HP Announces Major Restructuring: Up to 6,000 Jobs Cut in AI-Driven Overhaul

HP will eliminate 4,000-6,000 jobs globally by 2028 as part of a sweeping cost-cutting initiative that heavily relies on artificial intelligence to streamline operations. CEO Enrique Lores called this a “necessary step to stay competitive,” though investors reacted negatively, sending shares down 5.5% after the announcement.

Key Takeaways

  • HP plans to cut 4,000-6,000 jobs by fiscal 2028
  • Company targets $1 billion in annual savings through AI automation
  • AI-powered PC demand growing strongly, accounting for 30% of Q4 shipments
  • Rising memory chip costs expected to pressure profits from 2026

AI-Driven Efficiency Targets $1 Billion Savings

HP expects to save $1 billion annually by 2028 through artificial intelligence deployment across product design, sales, customer service, and manufacturing. “It’s something we have to do to make sure the company stays competitive,” Lores told Bloomberg. The restructuring represents a long-term strategy to future-proof HP against technological disruption rather than just a market reaction.

Layoffs Focus on Three Key Areas

The job cuts will primarily affect product development, internal operations, and customer support teams. This marks HP’s second major workforce reduction this year, following earlier cuts of 1,000-2,000 employees. The current restructuring represents a more aggressive push toward automation and operational efficiency.

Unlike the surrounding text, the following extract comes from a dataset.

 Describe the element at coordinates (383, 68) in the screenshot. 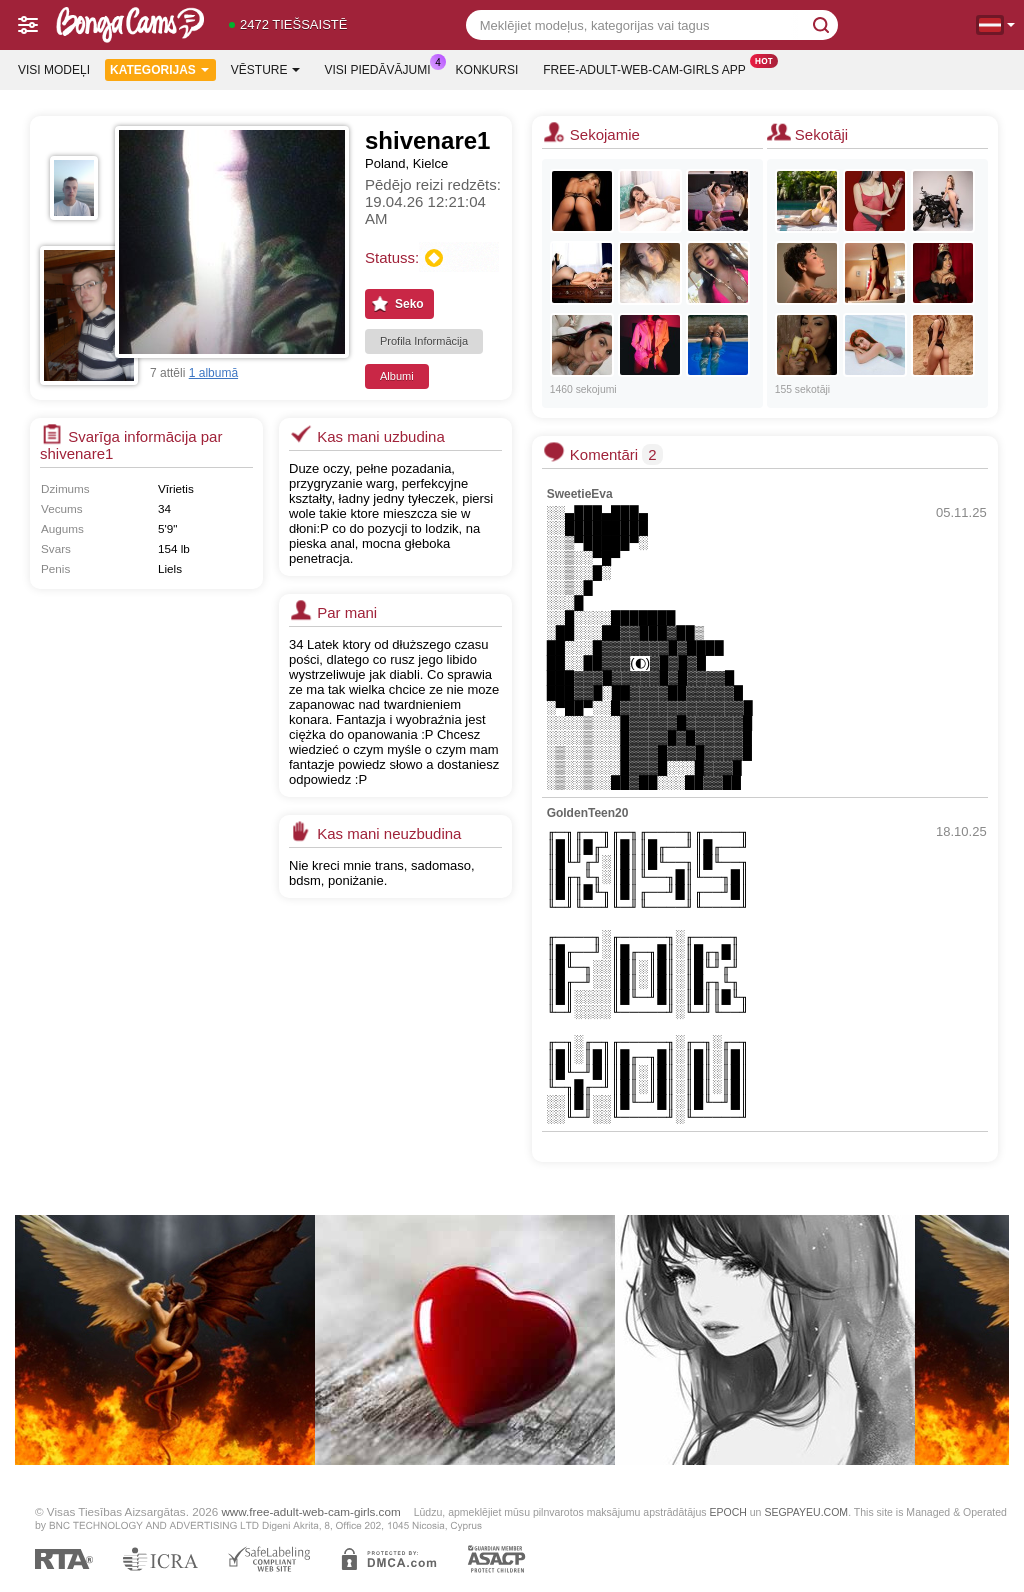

Strong Growth in AI PC Segment

Despite workforce reductions, HP reports robust demand for AI-powered PCs, with these devices accounting for over 30% of total shipments in the quarter ending October 31. The company expects AI-enabled laptops to become a key revenue driver as businesses and consumers increasingly adopt devices capable of running on-device AI models.

Memory Chip Costs Threaten Future Profits

Morgan Stanley analysts warn that rising memory chip prices, driven by AI infrastructure demand, could squeeze profit margins for PC manufacturers. HP expects to feel this impact by the second half of fiscal 2026, though the company currently maintains adequate inventory. Lores stated HP is implementing “aggressive actions like qualifying lower-cost suppliers, reducing memory configurations and taking price actions” to manage the challenge.

Financial Outlook Falls Below Expectations

HP’s cautious approach is reflected in its financial guidance, with fiscal 2026 adjusted profit projected between $2.90-$3.20 per share, below analysts’ $3.33 estimate. First-quarter earnings are forecast between 73-81 cents per share, also slightly under market expectations.

The restructuring places HP among other tech giants like Amazon and Apple that are adjusting operations to embrace AI transformation. As artificial intelligence reshapes the industry, HP’s strategy highlights both the efficiency gains and human costs of technological advancement.